DATA SUPPLIED -
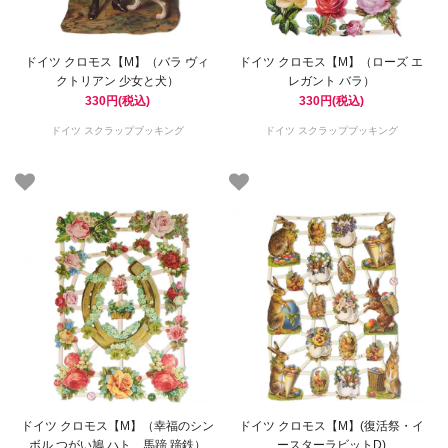
ドイツ クロモス【M】（バラ ヴィ
ドイツ クロモス【M】（ローズ エ
クトリアン 少女と犬）
レガント バラ）
330円(税込)
330円(税込)
ドイツ スクラップブッキング
ドイツ スクラップブッキング
ドイツ クロモス【M】（幸福のシン
ドイツ クロモス【M】(復活祭・イ
ボル つがい鳩 ハト 馬蹄 蹄鉄）
ースターラビットD)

TASK OBJECTIVE -
Return each line above where the word "クロモス" shows up.

TASK SOLUTION -
ドイツ クロモス【M】（バラ ヴィ
ドイツ クロモス【M】（ローズ エ
ドイツ クロモス【M】（幸福のシン
ドイツ クロモス【M】(復活祭・イ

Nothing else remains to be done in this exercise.